Segment Start: Source material

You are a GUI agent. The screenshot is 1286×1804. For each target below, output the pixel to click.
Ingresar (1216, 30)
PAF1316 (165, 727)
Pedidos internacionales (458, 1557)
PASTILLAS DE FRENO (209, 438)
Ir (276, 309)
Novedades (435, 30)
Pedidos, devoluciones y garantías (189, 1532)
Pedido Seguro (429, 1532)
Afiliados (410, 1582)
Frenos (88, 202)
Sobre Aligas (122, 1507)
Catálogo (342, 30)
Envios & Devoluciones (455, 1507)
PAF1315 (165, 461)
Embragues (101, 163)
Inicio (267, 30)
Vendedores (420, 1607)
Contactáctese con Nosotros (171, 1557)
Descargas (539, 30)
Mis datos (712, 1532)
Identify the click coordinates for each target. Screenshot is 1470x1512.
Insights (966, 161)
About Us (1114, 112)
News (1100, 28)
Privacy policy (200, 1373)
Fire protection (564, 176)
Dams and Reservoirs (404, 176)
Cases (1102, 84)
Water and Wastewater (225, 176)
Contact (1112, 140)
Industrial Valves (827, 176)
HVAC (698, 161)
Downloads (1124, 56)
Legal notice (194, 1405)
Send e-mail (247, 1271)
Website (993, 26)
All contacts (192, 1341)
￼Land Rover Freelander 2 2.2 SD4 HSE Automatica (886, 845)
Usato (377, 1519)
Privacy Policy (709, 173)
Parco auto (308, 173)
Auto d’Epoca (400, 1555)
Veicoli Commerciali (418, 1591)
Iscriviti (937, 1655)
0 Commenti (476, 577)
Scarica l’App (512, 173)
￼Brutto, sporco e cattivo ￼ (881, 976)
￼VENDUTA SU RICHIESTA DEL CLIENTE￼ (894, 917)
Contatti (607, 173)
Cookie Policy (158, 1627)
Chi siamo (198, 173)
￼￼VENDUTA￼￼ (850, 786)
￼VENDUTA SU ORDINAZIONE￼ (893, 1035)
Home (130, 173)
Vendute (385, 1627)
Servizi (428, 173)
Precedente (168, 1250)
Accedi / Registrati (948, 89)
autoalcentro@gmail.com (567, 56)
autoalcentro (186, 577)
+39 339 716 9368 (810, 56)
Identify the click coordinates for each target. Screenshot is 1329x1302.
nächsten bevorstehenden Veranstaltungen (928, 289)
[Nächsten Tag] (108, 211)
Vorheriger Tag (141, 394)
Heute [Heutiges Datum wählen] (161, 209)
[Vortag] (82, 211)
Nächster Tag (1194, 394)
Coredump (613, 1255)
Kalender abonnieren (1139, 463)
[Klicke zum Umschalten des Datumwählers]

Segment End: Source material

Write down every line of the data above that includes the string "autoalcentro".

• _Response to the exercise_
autoalcentro@gmail.com (567, 56)
autoalcentro (186, 577)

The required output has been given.